WHAT NEEDS TO BE DONE: Each record is to be printed again exactly, though not its pictures.
- Opening Delimiter -
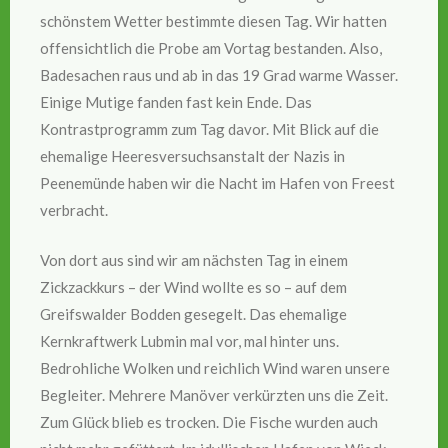
schönstem Wetter bestimmte diesen Tag. Wir hatten
offensichtlich die Probe am Vortag bestanden. Also,
Badesachen raus und ab in das 19 Grad warme Wasser.
Einige Mutige fanden fast kein Ende. Das
Kontrastprogramm zum Tag davor. Mit Blick auf die
ehemalige Heeresversuchsanstalt der Nazis in
Peenemünde haben wir die Nacht im Hafen von Freest
verbracht.
Von dort aus sind wir am nächsten Tag in einem
Zickzackkurs – der Wind wollte es so – auf dem
Greifswalder Bodden gesegelt. Das ehemalige
Kernkraftwerk Lubmin mal vor, mal hinter uns.
Bedrohliche Wolken und reichlich Wind waren unsere
Begleiter. Mehrere Manöver verkürzten uns die Zeit.
Zum Glück blieb es trocken. Die Fische wurden auch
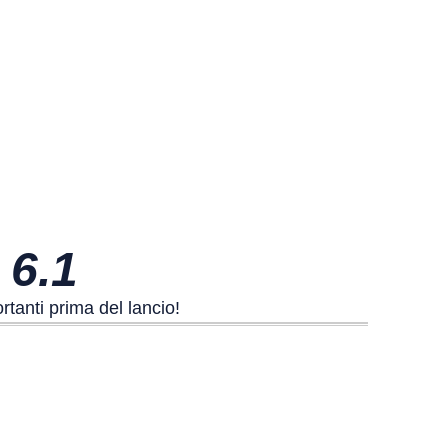
6.1
rtanti prima del lancio!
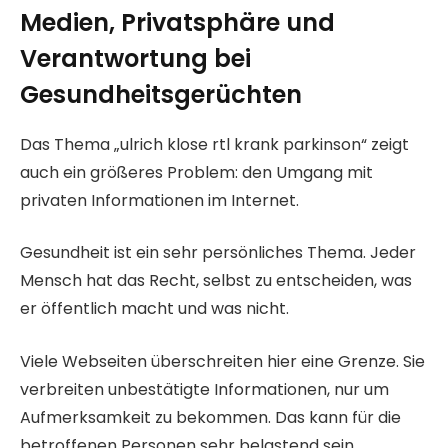
Medien, Privatsphäre und
Verantwortung bei
Gesundheitsgerüchten
Das Thema „ulrich klose rtl krank parkinson“ zeigt
auch ein größeres Problem: den Umgang mit
privaten Informationen im Internet.
Gesundheit ist ein sehr persönliches Thema. Jeder
Mensch hat das Recht, selbst zu entscheiden, was
er öffentlich macht und was nicht.
Viele Webseiten überschreiten hier eine Grenze. Sie
verbreiten unbestätigte Informationen, nur um
Aufmerksamkeit zu bekommen. Das kann für die
betroffenen Personen sehr belastend sein.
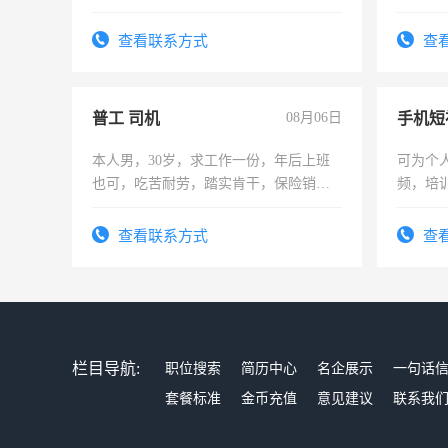
上，枣强县以外需要有住宿，保险勿扰
电话
查看联系方式
查
普工 司机
08月06日
本人男，30岁，求工作一份，年后上班
可为个
也可，吃苦耐劳，踏实肯干，保险销售
频，培
勿扰
可为个
频，培
查看联系方式
查
音！你
成为拍
栏目导航:
职位搜索
简历中心
名企展示
一句话
套餐标准
金币充值
意见建议
联系我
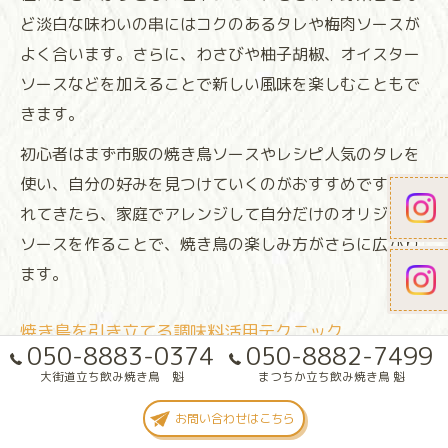
ど淡白な味わいの串にはコクのあるタレや梅肉ソースが
よく合います。さらに、わさびや柚子胡椒、オイスター
ソースなどを加えることで新しい風味を楽しむこともで
きます。
初心者はまず市販の焼き鳥ソースやレシピ人気のタレを
使い、自分の好みを見つけていくのがおすすめです。慣
れてきたら、家庭でアレンジして自分だけのオリジナル
ソースを作ることで、焼き鳥の楽しみ方がさらに広がり
ます。
焼き鳥を引き立てる調味料活用テクニック
050-8883-0374
050-8882-7499
焼き鳥をさらに美味しく味わうためには、調味料の使い
大街道立ち飲み焼き鳥 魁
まつちか立ち飲み焼き鳥 魁
方にひと工夫することが大切です。例えば、タレを塗る
お問い合わせはこちら
タイミングは焼き上がりの直前がポイント。これによ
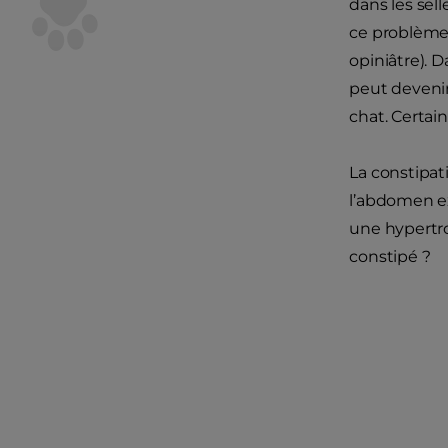
dans les sell
ce problème n
opiniâtre). D
peut deveni
chat. Certai
La constipat
l’abdomen ex
une hypertro
constipé ?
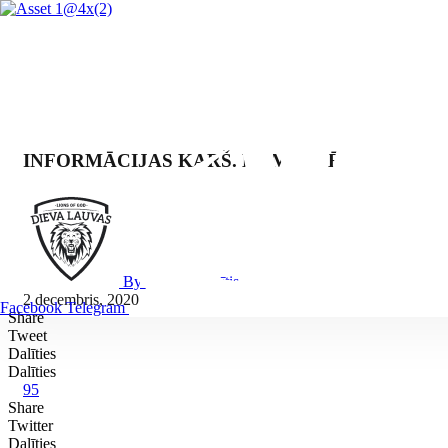
INFORMĀCIJAS KARŠ. KAM TICĒT?
By Mārcis Jencītis
2 decembris, 2020
Facebook
Telegram
Share
Tweet
Dalīties
Dalīties
95
Share
Twitter
Dalīties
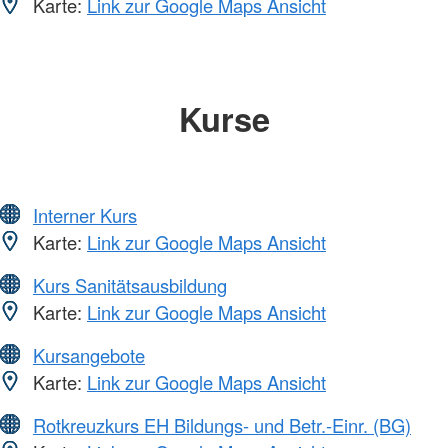
Karte:
Link zur Google Maps Ansicht
Kurse
Interner Kurs
Karte:
Link zur Google Maps Ansicht
Kurs Sanitätsausbildung
Karte:
Link zur Google Maps Ansicht
Kursangebote
Karte:
Link zur Google Maps Ansicht
Rotkreuzkurs EH Bildungs- und Betr.-Einr. (BG)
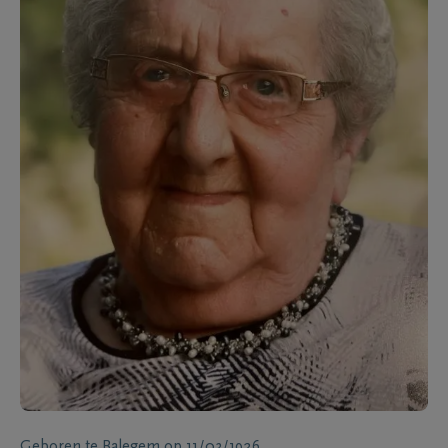
Geboren te
Balegem
op
11/03/1926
- Closing Delimiter -
RESULT:
schönstem Wetter bestimmte diesen Tag. Wir hatten
offensichtlich die Probe am Vortag bestanden. Also,
Badesachen raus und ab in das 19 Grad warme Wasser.
Einige Mutige fanden fast kein Ende. Das
Kontrastprogramm zum Tag davor. Mit Blick auf die
ehemalige Heeresversuchsanstalt der Nazis in
Peenemünde haben wir die Nacht im Hafen von Freest
verbracht.
Von dort aus sind wir am nächsten Tag in einem
Zickzackkurs – der Wind wollte es so – auf dem
Greifswalder Bodden gesegelt. Das ehemalige
Kernkraftwerk Lubmin mal vor, mal hinter uns.
Bedrohliche Wolken und reichlich Wind waren unsere
Begleiter. Mehrere Manöver verkürzten uns die Zeit.
Zum Glück blieb es trocken. Die Fische wurden auch
6.1
rtanti prima del lancio!
Medien, Privatsphäre und
Verantwortung bei
Gesundheitsgerüchten
Das Thema „ulrich klose rtl krank parkinson“ zeigt
auch ein größeres Problem: den Umgang mit
privaten Informationen im Internet.
Gesundheit ist ein sehr persönliches Thema. Jeder
Mensch hat das Recht, selbst zu entscheiden, was
er öffentlich macht und was nicht.
Viele Webseiten überschreiten hier eine Grenze. Sie
verbreiten unbestätigte Informationen, nur um
Aufmerksamkeit zu bekommen. Das kann für die
betroffenen Personen sehr belastend sein.
上，枣强县以外需要有住宿，保险勿扰
电话
查看联系方式
查
普工 司机
08月06日
本人男，30岁，求工作一份，年后上班
可为个
也可，吃苦耐劳，踏实肯干，保险销售
频，培
勿扰
可为个
频，培
查看联系方式
查
音！你
成为拍
栏目导航:
职位搜索
简历中心
名企展示
一句话
套餐标准
金币充值
意见建议
联系我
ど淡白な味わいの串にはコクのあるタレや梅肉ソースが
よく合います。さらに、わさびや柚子胡椒、オイスター
ソースなどを加えることで新しい風味を楽しむこともで
きます。
初心者はまず市販の焼き鳥ソースやレシピ人気のタレを
使い、自分の好みを見つけていくのがおすすめです。慣
れてきたら、家庭でアレンジして自分だけのオリジナル
ソースを作ることで、焼き鳥の楽しみ方がさらに広がり
ます。
焼き鳥を引き立てる調味料活用テクニック
050-8883-0374
050-8882-7499
焼き鳥をさらに美味しく味わうためには、調味料の使い
大街道立ち飲み焼き鳥 魁
まつちか立ち飲み焼き鳥 魁
方にひと工夫することが大切です。例えば、タレを塗る
お問い合わせはこちら
タイミングは焼き上がりの直前がポイント。これによ
dans les sell
ce problème n
opiniâtre). D
peut deveni
chat. Certai
La constipat
l’abdomen ex
une hypertro
constipé ?
INFORMĀCIJAS KARŠ. KAM TICĒT?
By Mārcis Jencītis
2 decembris, 2020
Facebook
Telegram
Share
Tweet
Dalīties
Dalīties
95
Share
Twitter
Dalīties
Karte:
Link zur Google Maps Ansicht
Kurse
Interner Kurs
Karte:
Link zur Google Maps Ansicht
Kurs Sanitätsausbildung
Karte:
Link zur Google Maps Ansicht
Kursangebote
Karte:
Link zur Google Maps Ansicht
Rotkreuzkurs EH Bildungs- und Betr.-Einr. (BG)
Geboren te
Balegem
op
11/03/1926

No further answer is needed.